Two parts : 1. Build three Natural Language Processing (NLP) models: baseline, Recurrent Neural Network (RNN), and Convolutional Neural Network (CNN) to predict a 2-class dataset using Pytorch torchtext library and pre-trained word vectors 2. Create a command-line interface to test "subjectivity" of a sentence
Subjective/Objective Sentence Classification Using Word Vectors and NLP
Dataset: 10,000 sentences (5,000 subjective, 5,000 objective) from https://www.cs.cornell.edu/people/pabo/movie-review-data/ based on Rotten Tomatoes Movie Reviews and IMDb plot summaries
Goal: Two parts
1. Build three Natural Language Processing (NLP) models: baseline, Recurrent Neural Network (RNN), and Convolutional Neural Network (CNN) to predict a 2-class dataset using Pytorch torchtext library and pre-trained word vectors
2. Create a command-line interface to test "subjectivity" of a sentence
Hyperparameters
- Learning Rate = 0.001
- Batch Size = 64
- Epochs = 25
- Adam Optimizer (Default settings, as described in PyTorch Documentation)

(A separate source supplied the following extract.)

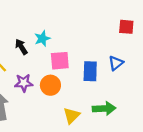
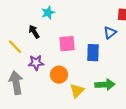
cyan star: (42, 39) -> (48, 13), moved
blue triangle: (116, 63) -> (110, 33), moved
orange circle: (50, 85) -> (59, 75), moved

- Loss Function = Binary Cross Entropy
Note:
GloVe model will be downloaded if not already present. Required space of 822 MB
only 'glove.6B.100d.txt' file required of GloVe model
install the following packages:
torchtext, spacy
download 'en' from spacy
Train:
- ensure all files are downloaded
- run main.py
Subjective Sentence Command-Line Tester:
- ensure models and data folder and subjective_bot.py are downloaded
- run subjective_bot.py